Поэт Амарсана Улзытуев: «Я пишу, потому что не могу не писать»
Аналитический портал «Евразия.Эксперт» представляет цикл партнерских материалов журнала «Хан-Тенгри». Журнал «Хан-Тенгри» издается Институтом исследований и экспертизы ВЭБ с 2019 года. Его миссия – сохранение, осмысление и актуализация исторической и культурной общности России и стран Центральной Азии, а шире – всего евразийского пространства.

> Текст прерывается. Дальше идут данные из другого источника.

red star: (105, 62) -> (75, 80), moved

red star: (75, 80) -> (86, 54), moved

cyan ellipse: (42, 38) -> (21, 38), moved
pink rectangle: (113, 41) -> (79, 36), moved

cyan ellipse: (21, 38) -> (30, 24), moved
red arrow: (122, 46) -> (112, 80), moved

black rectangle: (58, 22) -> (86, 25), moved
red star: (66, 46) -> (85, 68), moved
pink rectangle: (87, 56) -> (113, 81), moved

Особенностью журнала выступает работа преимущественно в публицистическом жанре, который позволяет объемно продемонстрировать культурно-исторические связи народов наших стран.
Поэт Амарсана Улзытуев – о детстве, знакомстве с писателем Эдуардом Лимоновым и рэпером Хаски, отношении к поэзии и философии.

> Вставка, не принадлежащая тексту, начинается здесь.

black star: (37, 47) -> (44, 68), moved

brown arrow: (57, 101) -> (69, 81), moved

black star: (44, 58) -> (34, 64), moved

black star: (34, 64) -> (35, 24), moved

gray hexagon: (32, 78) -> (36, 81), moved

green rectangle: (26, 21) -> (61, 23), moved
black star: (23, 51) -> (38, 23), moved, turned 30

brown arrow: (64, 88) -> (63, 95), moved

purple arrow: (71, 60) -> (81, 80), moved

– Дорогой Амарсана, ты – бурят, пишешь по-русски совершенно изумительные, невероятные стихи. Как тебя правильно будет определить – ты бурятский поэт или русский?
– Не знаю, сам решай. Вот Лимонов считал, что...
– Ты знал Лимонова?
– Да, мы познакомились с ним на одном из байкальских фестивалей. Подружились, общались, песни пели про «Славное море...», вполне себе по-братски общались. Он прочитал мою книжку и написал рецензию в таком своём лимоновском стиле, называется «Амарсана, здравствуй, брат!».
– Ну, это дорогого стоит...
– Однажды как-то весной позвонил и говорит: «Поехали в Бурятию». Я говорю: «Да не могу сейчас, у меня студенты, – я тогда преподавал в Литинституте. – Давай летом». И летом я приехал, тут как раз Лимонов звонит, говорит: «Я прилетаю».
Прилетел со съёмочной группой во главе с Семёном Пеговым, поэтом, журналистом, с которым они ездили по его местам боевым, в частности, в Сербию, и с ними был ещё один «бурят», знаменитый рэпер Хаски – в кавычках, потому что он нисколько не бурят, просто из Улан-Удэ родом. Я до этого не был с ним знаком, подарил свою книжку, а он потом в Москве мне звонит и говорит, что книжку у него увели, нельзя ли другую.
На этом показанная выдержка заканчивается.